Les facteurs expliquant cette situation seraient nombreux, nous dit-on, et n’auraient pas encore tous été identifiés. Chez Statistique Canada, on envisage quelques hypothèses, dont la migration interprovinciale, dont on connaîtra les chiffres à l’automne, ou encore des transferts vers l’anglais d’immigrants de la deuxième génération et des suivantes.

 

La faute n’en revient pas aux immigrants, qui, au Québec, optent en plus grande proportion pour le français. Le choix de tout immigrant est influencé par la société où il doit travailler, s’éduquer et se divertir.
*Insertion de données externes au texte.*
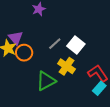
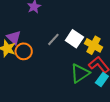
yellow cross: (67, 66) -> (93, 45), moved
green triangle: (46, 81) -> (80, 73), moved

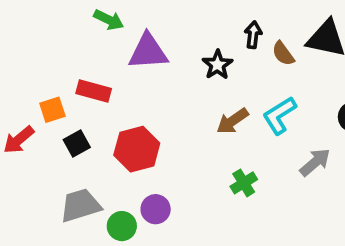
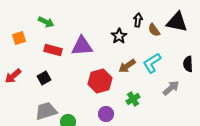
green arrow: (109, 20) -> (46, 22), moved
purple triangle: (148, 52) -> (82, 46), moved
orange square: (52, 110) -> (19, 38), moved
red hexagon: (137, 149) -> (100, 81), moved
purple circle: (156, 209) -> (106, 114), moved

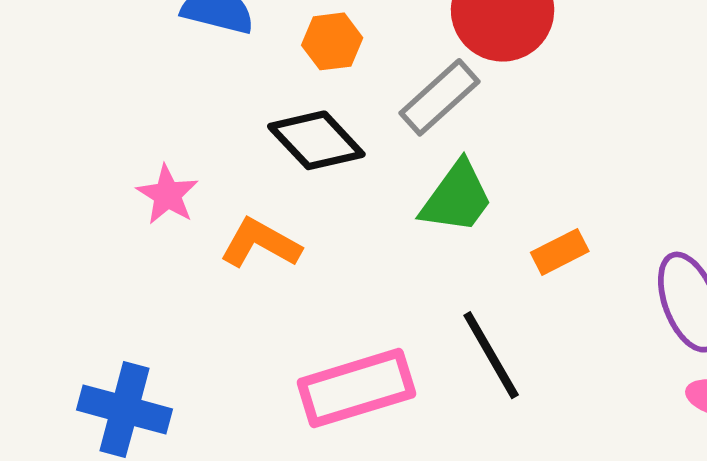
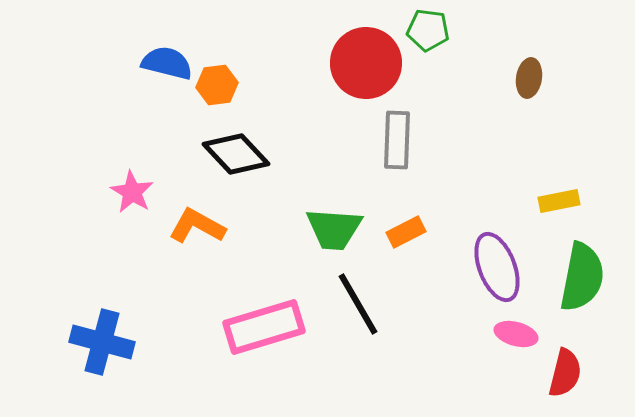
orange hexagon: (332, 41) -> (217, 85), moved
gray rectangle: (440, 97) -> (397, 140), moved, turned -46
green trapezoid: (457, 198) -> (334, 229), moved, turned 58

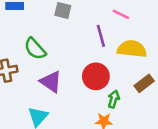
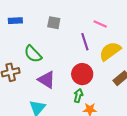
yellow semicircle: (132, 49) -> (110, 51), turned -40
green arrow: (114, 99) -> (78, 96), moved

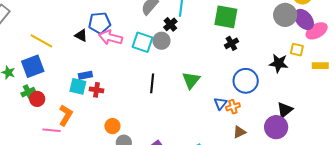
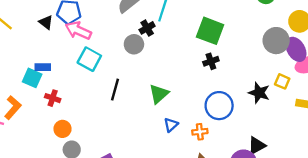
cyan square: (143, 42) -> (89, 59), moved
red cross: (96, 90) -> (53, 98), moved
blue triangle: (220, 103) -> (171, 125), moved

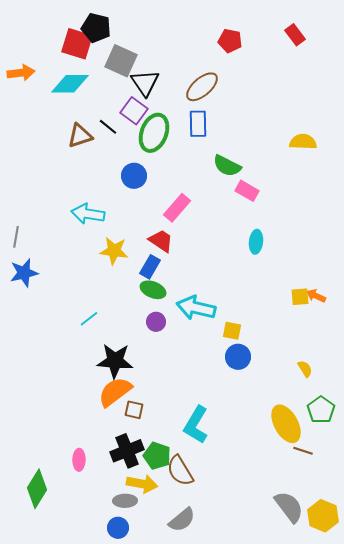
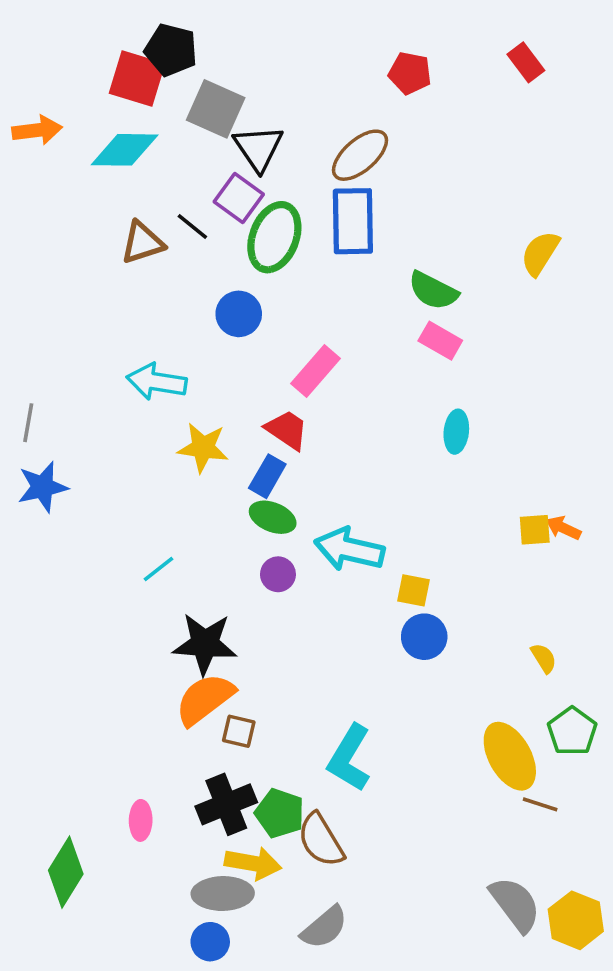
blue rectangle: (198, 124) -> (353, 221), size x1.4
yellow semicircle: (303, 142) -> (540, 253), turned -60
green semicircle: (227, 166) -> (433, 291), moved
gray ellipse: (125, 501) -> (223, 894), size x1.4

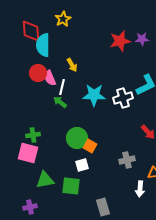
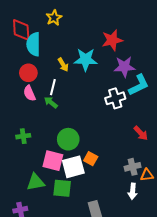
purple star: (142, 39) -> (124, 67), moved, size x1.5
pink semicircle: (50, 78) -> (29, 93), moved
cyan star: (94, 95) -> (86, 60), moved
orange square: (90, 146) -> (91, 159), moved
pink square: (28, 153) -> (53, 161), moved
gray cross: (127, 160) -> (133, 167), moved
white square: (82, 165) -> (73, 167), size x1.6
Si cette société fait peu ou pas d’efforts pour rendre attrayant, utile et nécessaire le français, les immigrants adopteront la langue qui les servira le plus souvent et immédiatement au quotidien, en particulier pour gagner leur vie. Et au Québec, la très grande majorité des immigrants s’installent à Montréal, où l’anglais occupe une large place.

 

En juin, en réponse à une proposition du Parti québécois en vue de resserrer les règles permettant d’exiger la connaissance de l’anglais pour occuper un emploi, le premier ministre Philippe Couillard avait accusé les péquistes d’agiter, quand les choses allaient mal de leur côté, « soit le chiffon identitaire, soit le chiffon linguistique », afin d’alimenter un sentiment d’insécurité. « Ça va bien, le français, au Québec et au Canada », avait-il affirmé.

 

Espérons que ces données ébranlent cette trop grande confiance, en particulier à l’égard du marché du travail. Selon le Secrétariat à la politique linguistique, « la francisation des milieux de travail québécois demeure vitale pour l’avenir du Québec », car le fait de « pouvoir réussir économiquement et socialement “en français” reste encore la plus grande motivation à apprendre et à utiliser le français ».

 

Le gouvernement a débloqué des fonds en avril dernier pour la formation linguistique des immigrants, mais il n’a réinvesti que la moitié des sommes amputées précédemment pour la francisation en milieu de travail. Cela ne suffit pas. Il faut aussi que les entreprises de moins de 49 employés (et de plus de 11) soient soumises aux exigences de la loi 101 et que des pressions soient faites sur Ottawa afin que les entreprises de compétence fédérale le soient aussi.

 

La situation des francophones vivant à l’extérieur du Québec est elle aussi inquiétante et exige un coup de barre. Réagissant aux données du recensement mercredi, la Fédération des communautés francophones et acadienne a sonné l’alarme et rappelé le gouvernement Trudeau à ses devoirs en exigeant « que le prochain plan d’action sur les langues officielles soit une réelle politique de développement global plutôt qu’une liste d’initiatives ».

 

Et que le fédéral se le tienne pour dit, ce ne sont pas les données sur le bilinguisme qui pourront lui servir de paravent. Plus de 85 % des Canadiens bilingues sont concentrés au Québec et dans les régions limitrophes de l’Ontario et du Nouveau-Brunswick. Comme l’écrit l’agence fédérale, « le Québec reste le principal moteur de la croissance du bilinguisme au Canada entre 2011 et 2016 ».